*** Opening of Information ***
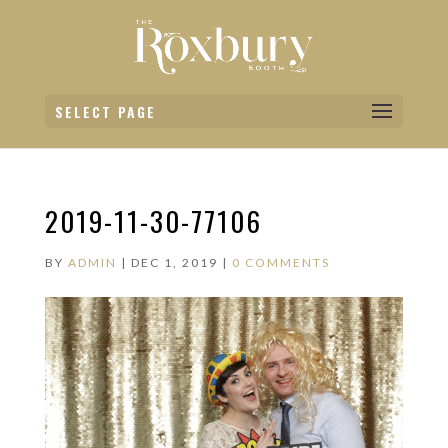
SELECT PAGE
2019-11-30-77106
BY
ADMIN
|
DEC 1, 2019
|
0 COMMENTS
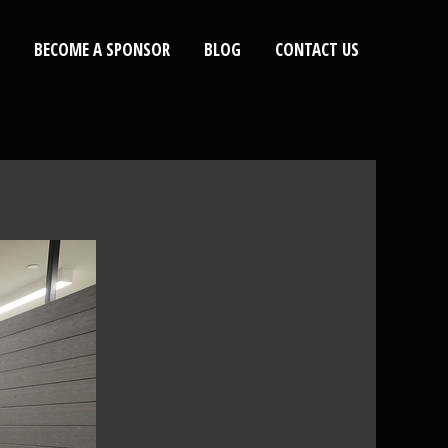
BECOME A SPONSOR
BLOG
CONTACT US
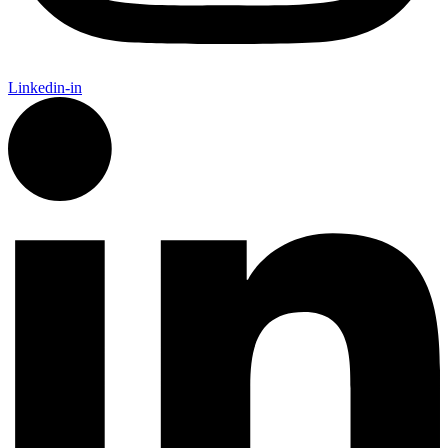
Linkedin-in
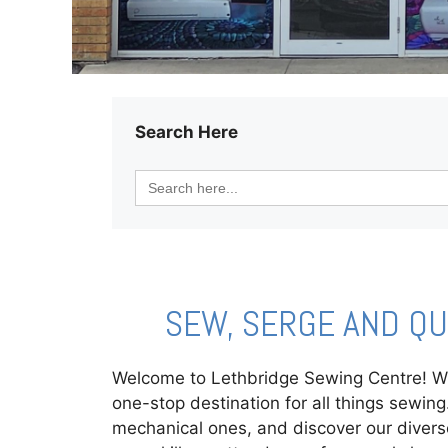
Search Here
Search
for:
SEW, SERGE AND Q
Welcome to Lethbridge Sewing Centre! Whe
one-stop destination for all things sewi
mechanical ones, and discover our divers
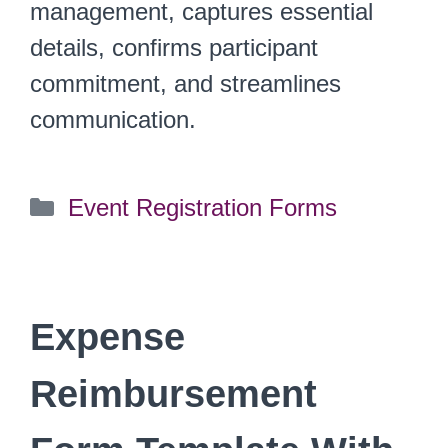
management, captures essential
details, confirms participant
commitment, and streamlines
communication.
Categories
Event Registration Forms
Expense
Reimbursement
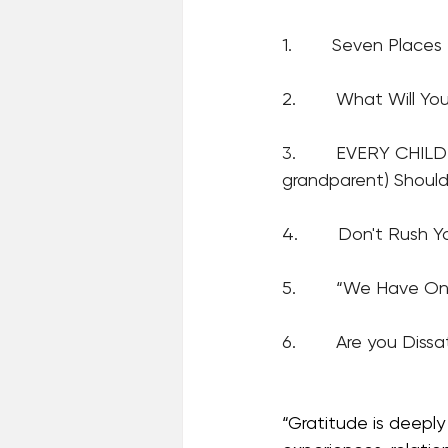
1.        Seven Plac
2.        
What Will Yo
3.        
EVERY CHILD
grandparent) Should
4.        Don't Rush Y
5.        “We Have O
6.        Are you Dissa
“Gratitude is deeply 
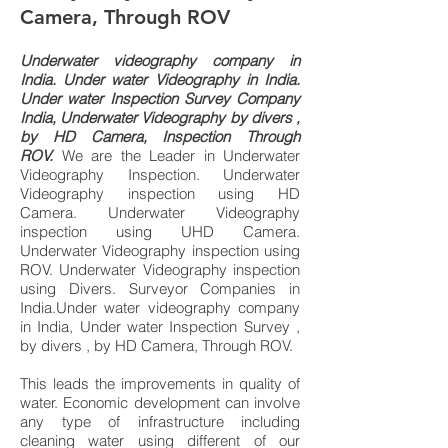
Camera, Through ROV
Underwater videography company in
I
ndia.
Under water Videography in India.
Under water Inspection Survey Company
India, Underwater Videography by divers ,
by HD Camera, Inspection Through
ROV.
We are the Leader in
Underwater
Videography Inspection. Underwater
Videography inspection using HD
Camera. Underwater Videography
inspection using UHD Camera.
Underwater Videography inspection using
ROV. Underwater Videography inspection
using Divers.
Surveyor Companies in
India.Under water videography company
in India, Under water Inspection Survey ,
by divers , by HD Camera, Through ROV.
This leads the improvements in quality of
water. Economic development can involve
any type of infrastructure including
cleaning water using different of our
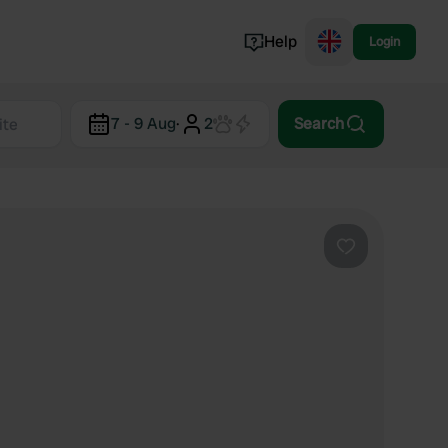
Help
Login
Switzerland
7 - 9 Aug
·
2
Search
Norway
Portugal
Denmark
View all...
Favourite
*** Close of Information ***
Problem ::
Please copy every line of the data that carries the string "using".

Solution to this exercise ::
Videography inspection using HD
inspection using UHD Camera.
Underwater Videography inspection using
using Divers.
cleaning water using different of our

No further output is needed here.